In urea cycle disorders, acute liver failure is not generally considered to be a presenting symptom (Saudubray et al. 2002; Endo et al. 2004; Olpin 2010). However, in contrast to a statement made in a recent report (Olpin 2010), it should be acknowledged that urea cycle disorders can present with elevated transaminases and other biochemical signs of liver pathology. In urea cycle disorders other than citrullinemia type I, acute liver failure has occasionally been reported as the presenting symptom (Keskinen et al. 2008; Durand et al. 2001). The pathogenesis of liver dysfunction in urea cycle defects is unknown. It seems to be unrelated to the specific enzymatic defect, intermediary metabolites, or the number of hyperammonemic episodes, and may occur without concomitant hyperammonemia (Zamora et al. 1997; Kleijer et al. 2002; Mori et al. 2002).

Retrospectively, one might suggest that the neurological deterioration at day 5 in patient 1 was related to citrullinemia type I. Blood ammonia was never measured in this period, but she improved without any specific treatment, and also, retrospectively, the cerebral MRI performed at that time did not show abnormalities consistent with citrullinemia type I.

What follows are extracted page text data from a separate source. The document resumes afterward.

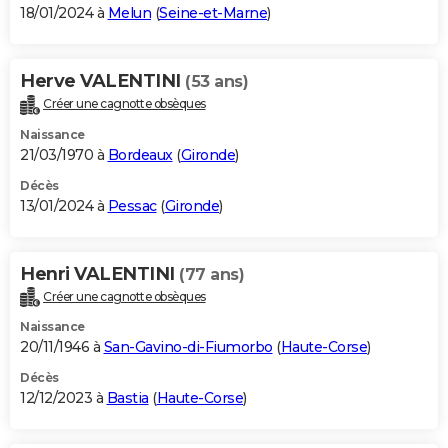
18/01/2024 à
Melun
(
Seine-et-Marne
)
Herve VALENTINI
(53 ans)
Créer une cagnotte obsèques
Naissance
21/03/1970 à
Bordeaux
(
Gironde
)
Décès
13/01/2024 à
Pessac
(
Gironde
)
Henri VALENTINI
(77 ans)
Créer une cagnotte obsèques
Naissance
20/11/1946 à
San-Gavino-di-Fiumorbo
(
Haute-Corse
)
Décès
12/12/2023 à
Bastia
(
Haute-Corse
)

In this report, we emphasize urea cycle disorders as a cause of acute liver failure, particularly citrullinemia type I. In 40–50% of patients presenting with acute liver failure, an etiological diagnosis is not made (Squires 2008; Dhawan 2008). Urea cycle disorders may be underestimated as a cause of acute liver failure. Our case report shows that citrullinemia type I should be included in the differential diagnosis of children presenting with acute liver failure. The presentations of these two infants stress the importance of urgent and thorough metabolic investigations in such patients. Importantly, hyperammonemia in children with acute liver failure may be caused by urea cycle disorders, rather than be secondary to liver failure. An overview of inborn errors of metabolism that may lead to acute liver failure and associated investigations is presented in Table 1.

In conclusion, acute liver failure in children may be caused by citrullinemia type I and other inborn errors of metabolism. Adequate diagnosis and treatment may prevent progression of liver failure and liver transplantation.